Precise Noninvasive Estimation of Glucose Using UWB Microwave With Improved Neural Networks and Hybrid Optimization
Xia Xiao, Qun Yu, Qinwei Li, Hang Song, Takamaro Kikkawa
Abstract
A precise noninvasive estimation method for blood glucose concentration is proposed using an improved neural network model and hybrid optimization (INNHO) method. This method consists of a modified back propagation neural network model and a hybrid least squares-random sample consensus algorithm for accuracy optimization. The S-parameter and frequency data measured by ultrawide band (UWB) microwave are employed as the input data for glucose concentration estimation. Before model training, a preprocess technique is put forward to select the data range and generate relative S-parameters from a reference baseline. In this study, a three-layer earlobe model is built to theoretically analyze the wave propagation and elucidate the relationship between the S-parameters and the glucose concentration.

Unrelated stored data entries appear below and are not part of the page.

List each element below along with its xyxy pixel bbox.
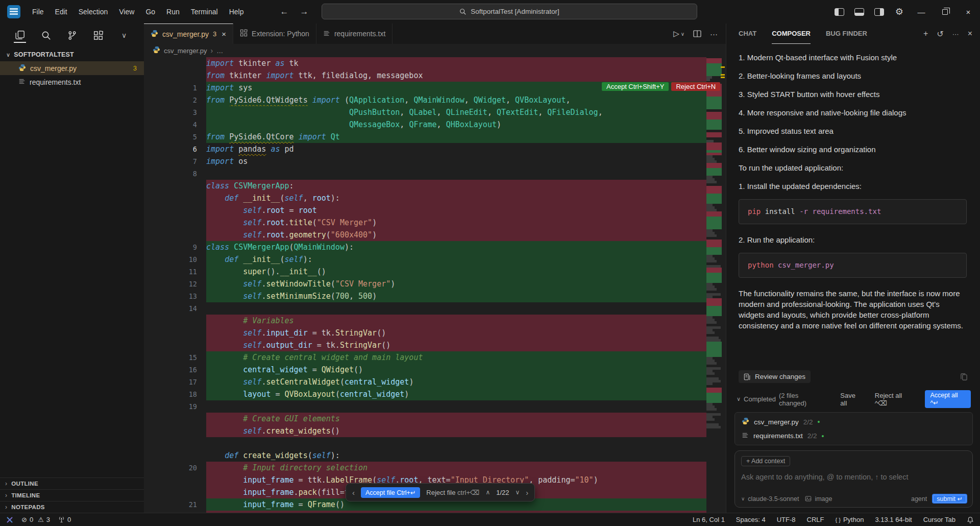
add-context-button[interactable]: + Add context: [741, 456, 790, 466]
minimize-button[interactable]: —: [910, 0, 933, 23]
prev-change-icon[interactable]: ∧: [485, 489, 490, 496]
indentation[interactable]: Spaces: 4: [736, 516, 766, 523]
changed-file-requirements.txt[interactable]: requirements.txt2/2•: [735, 429, 972, 443]
tab-extension-python[interactable]: Extension: Python: [233, 23, 316, 44]
code-line[interactable]: 17 self.setCentralWidget(central_widget): [144, 376, 726, 388]
cursor-position[interactable]: Ln 6, Col 1: [693, 516, 725, 523]
sidebar-section-timeline[interactable]: ›TIMELINE: [0, 489, 144, 501]
copy-icon[interactable]: [960, 373, 968, 380]
source-control-icon[interactable]: [66, 28, 78, 43]
changed-file-csv_merger.py[interactable]: csv_merger.py2/2•: [735, 415, 972, 429]
next-file-icon[interactable]: ›: [526, 488, 528, 497]
code-line[interactable]: def create_widgets(self):: [144, 449, 726, 462]
chevron-down-icon[interactable]: ∨: [741, 496, 745, 501]
close-button[interactable]: ×: [957, 0, 980, 23]
submit-button[interactable]: submit ↵: [932, 494, 967, 504]
remote-icon[interactable]: [6, 516, 13, 523]
code-line[interactable]: from tkinter import ttk, filedialog, mes…: [144, 69, 726, 82]
code-line[interactable]: 15 # Create central widget and main layo…: [144, 351, 726, 364]
code-line[interactable]: 8: [144, 168, 726, 180]
chevron-down-icon[interactable]: ∨: [737, 396, 741, 402]
breadcrumb[interactable]: csv_merger.py › …: [144, 44, 726, 57]
explorer-file-csv_merger.py[interactable]: csv_merger.py3: [0, 61, 144, 75]
cursor-tab-status[interactable]: Cursor Tab: [923, 516, 955, 523]
code-line[interactable]: 16 central_widget = QWidget(): [144, 364, 726, 376]
encoding[interactable]: UTF-8: [777, 516, 796, 523]
problems-status[interactable]: ⊘0 ⚠3: [21, 516, 50, 523]
explorer-root-header[interactable]: ∨ SOFTPORTALTEST: [0, 47, 144, 61]
menu-help[interactable]: Help: [224, 0, 250, 23]
python-version[interactable]: 3.13.1 64-bit: [875, 516, 912, 523]
next-change-icon[interactable]: ∨: [515, 489, 520, 496]
command-center-search[interactable]: SoftportalTest [Administrator]: [322, 4, 697, 19]
menu-view[interactable]: View: [113, 0, 140, 23]
menu-edit[interactable]: Edit: [50, 0, 73, 23]
code-line[interactable]: 11 super().__init__(): [144, 266, 726, 278]
extensions-icon[interactable]: [92, 28, 104, 43]
attach-image-button[interactable]: image: [815, 495, 832, 503]
code-line[interactable]: self.output_dir = tk.StringVar(): [144, 339, 726, 351]
nav-forward-icon[interactable]: →: [300, 7, 308, 17]
prev-file-icon[interactable]: ‹: [352, 488, 355, 497]
code-block[interactable]: python csv_merger.py: [739, 253, 967, 278]
code-line[interactable]: 10 def __init__(self):: [144, 253, 726, 266]
code-line[interactable]: self.root.geometry("600x400"): [144, 229, 726, 241]
history-icon[interactable]: ↺: [937, 29, 943, 39]
code-line[interactable]: 19: [144, 400, 726, 413]
save-all-button[interactable]: Save all: [840, 392, 862, 407]
new-chat-icon[interactable]: +: [923, 29, 928, 38]
code-line[interactable]: 5from PySide6.QtCore import Qt: [144, 131, 726, 143]
accept-all-button[interactable]: Accept all ^↵: [925, 390, 971, 408]
agent-label[interactable]: agent: [911, 495, 927, 503]
explorer-file-requirements.txt[interactable]: requirements.txt: [0, 75, 144, 89]
accept-diff-button[interactable]: Accept Ctrl+Shift+Y: [602, 82, 669, 91]
code-line[interactable]: self.input_dir = tk.StringVar(): [144, 327, 726, 339]
minimap[interactable]: [706, 58, 725, 428]
bell-icon[interactable]: [967, 516, 974, 523]
reject-all-button[interactable]: Reject all ^⌫: [875, 392, 914, 407]
code-block[interactable]: pip install -r requirements.txt: [739, 199, 967, 224]
review-changes-button[interactable]: Review changes: [739, 370, 811, 383]
reject-file-button[interactable]: Reject file ctrl+⌫: [426, 489, 479, 496]
breadcrumb-symbol[interactable]: …: [216, 47, 223, 55]
breadcrumb-file[interactable]: csv_merger.py: [164, 47, 207, 55]
code-editor[interactable]: import tkinter as tkfrom tkinter import …: [144, 57, 726, 513]
more-actions-icon[interactable]: ···: [710, 30, 718, 38]
toggle-secondary-sidebar-icon[interactable]: [874, 8, 884, 16]
code-line[interactable]: 9class CSVMergerApp(QMainWindow):: [144, 241, 726, 253]
code-line[interactable]: import tkinter as tk: [144, 57, 726, 69]
code-line[interactable]: 4 QMessageBox, QFrame, QHBoxLayout): [144, 118, 726, 131]
code-line[interactable]: 13 self.setMinimumSize(700, 500): [144, 290, 726, 302]
panel-tab-composer[interactable]: COMPOSER: [772, 23, 811, 44]
split-editor-icon[interactable]: [693, 30, 701, 37]
panel-tab-bug-finder[interactable]: BUG FINDER: [826, 23, 867, 44]
code-line[interactable]: 20 # Input directory selection: [144, 462, 726, 474]
menu-file[interactable]: File: [27, 0, 50, 23]
code-line[interactable]: 2from PySide6.QtWidgets import (QApplica…: [144, 94, 726, 106]
tab-requirements-txt[interactable]: requirements.txt: [316, 23, 393, 44]
nav-back-icon[interactable]: ←: [280, 7, 288, 17]
composer-input[interactable]: + Add context Ask agent to do anything, …: [734, 450, 973, 508]
toggle-sidebar-icon[interactable]: [835, 8, 844, 16]
ports-status[interactable]: 0: [58, 516, 71, 523]
panel-tab-chat[interactable]: CHAT: [739, 23, 756, 44]
code-line[interactable]: 7import os: [144, 155, 726, 168]
menu-terminal[interactable]: Terminal: [185, 0, 224, 23]
sidebar-section-outline[interactable]: ›OUTLINE: [0, 477, 144, 489]
code-line[interactable]: class CSVMergerApp:: [144, 180, 726, 192]
chevron-down-icon[interactable]: ∨: [118, 28, 130, 43]
toggle-panel-icon[interactable]: [854, 8, 864, 16]
code-line[interactable]: 6import pandas as pd: [144, 143, 726, 155]
code-line[interactable]: [144, 437, 726, 449]
model-selector[interactable]: claude-3.5-sonnet: [748, 495, 799, 503]
code-line[interactable]: self.create_widgets(): [144, 425, 726, 437]
sidebar-section-notepads[interactable]: ›NOTEPADS: [0, 501, 144, 513]
code-line[interactable]: self.root.title("CSV Merger"): [144, 217, 726, 229]
close-tab-icon[interactable]: ×: [222, 30, 226, 38]
chevron-down-icon[interactable]: ∨: [681, 31, 684, 37]
code-line[interactable]: 18 layout = QVBoxLayout(central_widget): [144, 388, 726, 400]
code-line[interactable]: 14: [144, 302, 726, 315]
gear-icon[interactable]: ⚙: [895, 6, 903, 17]
composer-placeholder[interactable]: Ask agent to do anything, @ to mention, …: [741, 473, 966, 481]
code-line[interactable]: def __init__(self, root):: [144, 192, 726, 204]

Based on the model, the sensitivity and uncertainty of the system are investigated and the suitable frequency range is determined. During the measurement, the S-parameters of UWB signals in the 0.2-4 GHz range are measured and the concentration of glucose water solutions from 20 to 500 mg/dL is investigated. The results show that using the proposed preprocessing method and neural networks, the estimation accuracy can be significantly improved. Then, the hybrid optimization algorithm is able to further enhance the estimation accuracy. The final estimations for solutions of unknown concentrations agree well with the true concentration values. The relative error ranges from 0.31% to 4.64% and the root-mean-square error of the final results is 5.5237 mg/dL, demonstrating that the proposed method is effective and precise for glucose concentration estimation.